Milli Şef

9 dk

Wolfgang Overath, dünya futbol tarihinin en iyi oyun kurucularından biriydi. Her ne kadar Köln formasıyla özdeşleşse de Almanya Milli Takımı’ndaki başarılarıyla hafızalardaki yerini aldı.

Köln’e dönüş yolunda kutlama büyüktü. Almanya Kupası’nı getiren Dieter Müller ve genç kaleci Toni Schumacher, otobüsteki kutlamanın yıldızlarıydı. Hannover’de oynanan tekrar maçında Hertha Berlin 1-0 mağlup edilmiş ve uzun süreli kupa hasreti noktalanmıştı. Bütün bu coşkuya katılmayan tek isim vardı: Wolfgang Overath. Şoför koltuğunun arkasında, bütün karizmasıyla olan biteni sakince izliyordu. Durgunluğunun sebebi, sahada yer almayışı değildi. Bu yolculuk, Köln’de geçen 15 yıllık futbol kariyerinin son anlarıydı. Saha içine veda zamanı gelmişti…

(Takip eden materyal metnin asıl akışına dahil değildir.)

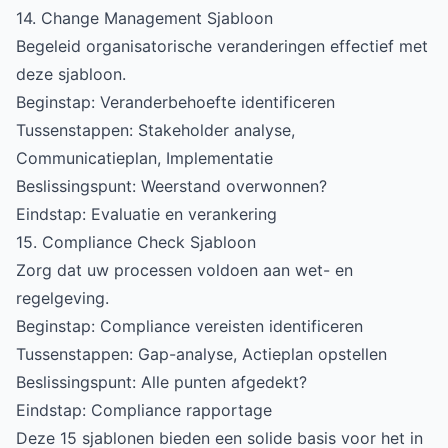
14. Change Management Sjabloon
Begeleid organisatorische veranderingen effectief met
deze sjabloon.
Beginstap: Veranderbehoefte identificeren
Tussenstappen: Stakeholder analyse,
Communicatieplan, Implementatie
Beslissingspunt: Weerstand overwonnen?
Eindstap: Evaluatie en verankering
15. Compliance Check Sjabloon
Zorg dat uw processen voldoen aan wet- en
regelgeving.
Beginstap: Compliance vereisten identificeren
Tussenstappen: Gap-analyse, Actieplan opstellen
Beslissingspunt: Alle punten afgedekt?
Eindstap: Compliance rapportage
Deze 15 sjablonen bieden een solide basis voor het in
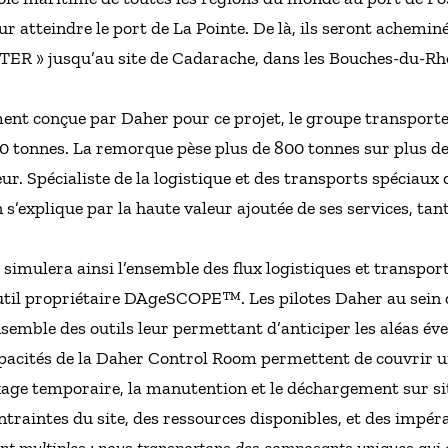
ur atteindre le port de La Pointe. De là, ils seront achemin
ITER » jusqu’au site de Cadarache, dans les Bouches-du-Rhô
nt conçue par Daher pour ce projet, le groupe transporter
00 tonnes. La remorque pèse plus de 800 tonnes sur plus d
ur. Spécialiste de la logistique et des transports spéciaux 
’explique par la haute valeur ajoutée de ses services, tant
 simulera ainsi l’ensemble des flux logistiques et transpor
util propriétaire DAgeSCOPE™. Les pilotes Daher au sein d
nsemble des outils leur permettant d’anticiper les aléas év
capacités de la Daher Control Room permettent de couvrir u
ckage temporaire, la manutention et le déchargement sur sit
traintes du site, des ressources disponibles, et des impéra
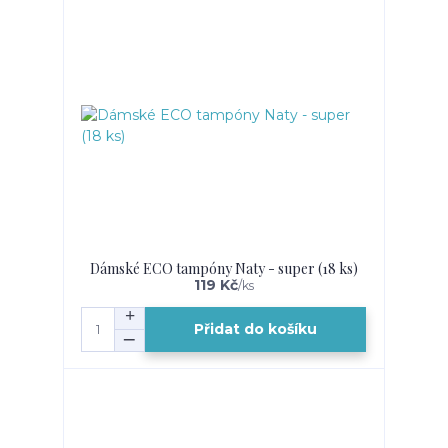
Dámské ECO tampóny Naty - super (18 ks)
119 Kč
/
ks
Přidat do košíku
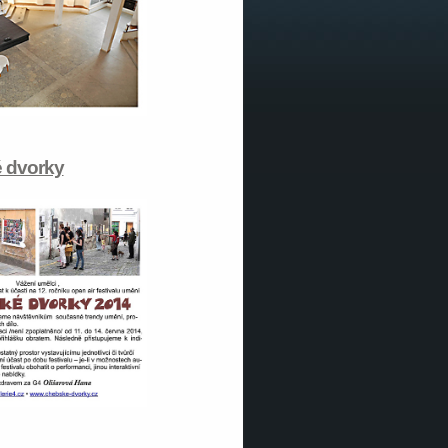
 dvorky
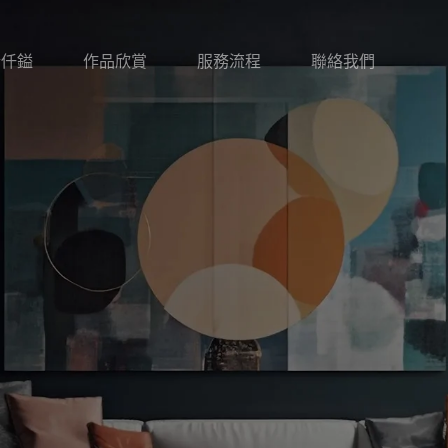
於仟鎰
作品欣賞
服務流程
聯絡我們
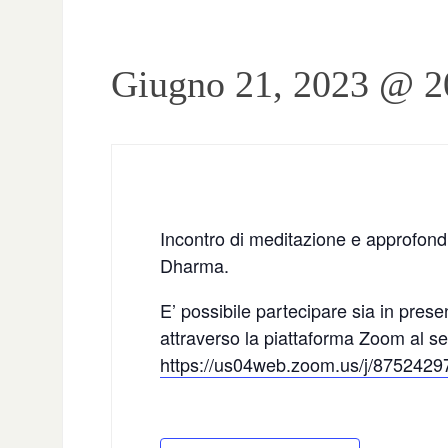
Giugno 21, 2023 @ 2
Incontro di meditazione e approfond
Dharma.
E’ possibile partecipare sia in pres
attraverso la piattaforma Zoom al se
https://us04web.zoom.us/j/8752429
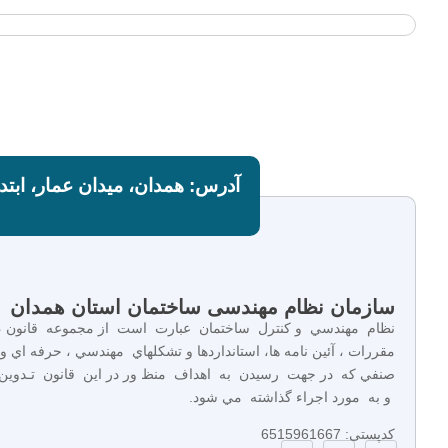
آدرس: همدان، میدان عمار، ابتدا
سازمان نظام مهندسی ساختمان استان همدان
نظام مهندسي و كنترل ساختمان عبارت است از مجموعه قانون ،
مقررات ، آئين نامه ها، استانداردها و تشكلهاي مهندسي ، حرفه اي و
صنفي كه در جهت رسيدن به اهداف منظ ور در اين قانون تـدوين
و به مورد اجراء گذاشته مي شود.
کدپستی: 6515961667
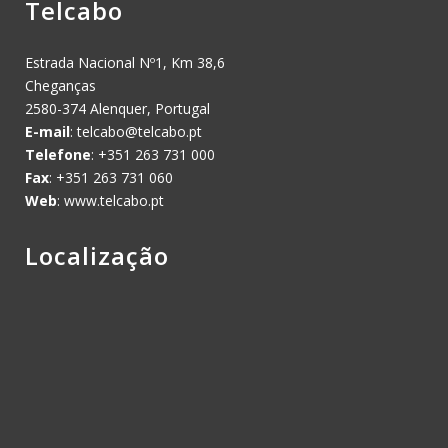
Telcabo
Estrada Nacional Nº1, Km 38,6
Cheganças
2580-374 Alenquer, Portugal
E-mail
:
telcabo@telcabo.pt
Telefone
: +351 263 731 000
Fax
: +351 263 731 060
Web
: www.telcabo.pt
Localização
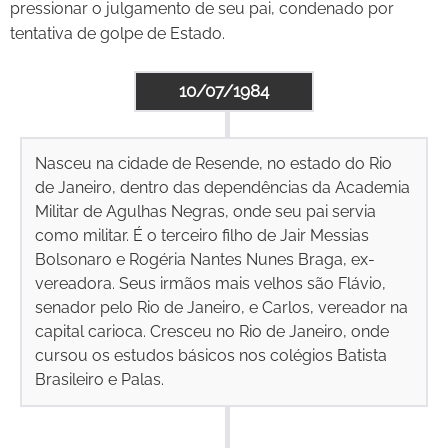
pressionar o julgamento de seu pai, condenado por
tentativa de golpe de Estado.
10/07/1984
Nasceu na cidade de Resende, no estado do Rio
de Janeiro, dentro das dependências da Academia
Militar de Agulhas Negras, onde seu pai servia
como militar. É o terceiro filho de Jair Messias
Bolsonaro e Rogéria Nantes Nunes Braga, ex-
vereadora. Seus irmãos mais velhos são Flávio,
senador pelo Rio de Janeiro, e Carlos, vereador na
capital carioca. Cresceu no Rio de Janeiro, onde
cursou os estudos básicos nos colégios Batista
Brasileiro e Palas.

“Overath, Köln’ün hâkimiyetini sakince elinde tutardı. Bu güç, kulübün en iyi oyuncusu olmasından geliyordu. Birçok kulüp bu tarz oyunculara sahipti. Bayern’de Beckenbauer, Hamburg’da Seeler, Eintracht Frankfurt’ta Grabowski, Leverkusen’de ise Heinz Höher... Bu oyuncular gürültülü taleplerde bulunmaz, verdikleri kararlar yüzlerinden anlaşılmazdı. Onlar için yanlış bir şey varsa, soyunma odasının bir köşesinden seslerini yükseltirler ve sorunlar istekleri doğrultusunda çözülürdü...”

Ronald Reng, Matchdays: The Hidden Story of the Bundesliga kitabında Overath’ın gücünden böyle bahsetmişti. Evet, Wolfgang Overath, bizim topraklarda ‘papaz’ diye adlandırdığımız topçulardandı. Fakat gücü, sadece saha dışı kararlarda ortaya çıkmıyordu. Takımın yeşil sahadaki organizasyonunda da başaktördü. 1962’de Köln’le profesyonel sözleşme imzalamış ve Bundesliga’nın ilk sezonu 1963-1964’te ligi şampiyon bitiren takımın orta sahada vazgeçilmezi olmuştu. Rüştünü ispatladığı turnuva, 1966 Dünya Kupası’ydı. Federal Almanya meşhur finali kaybetse de genç oyun kurucu kendinden söz ettirmeyi başarmış ve 1970’li yıllara ligin kalburüstü 10 numaralarından biri olarak girmişti.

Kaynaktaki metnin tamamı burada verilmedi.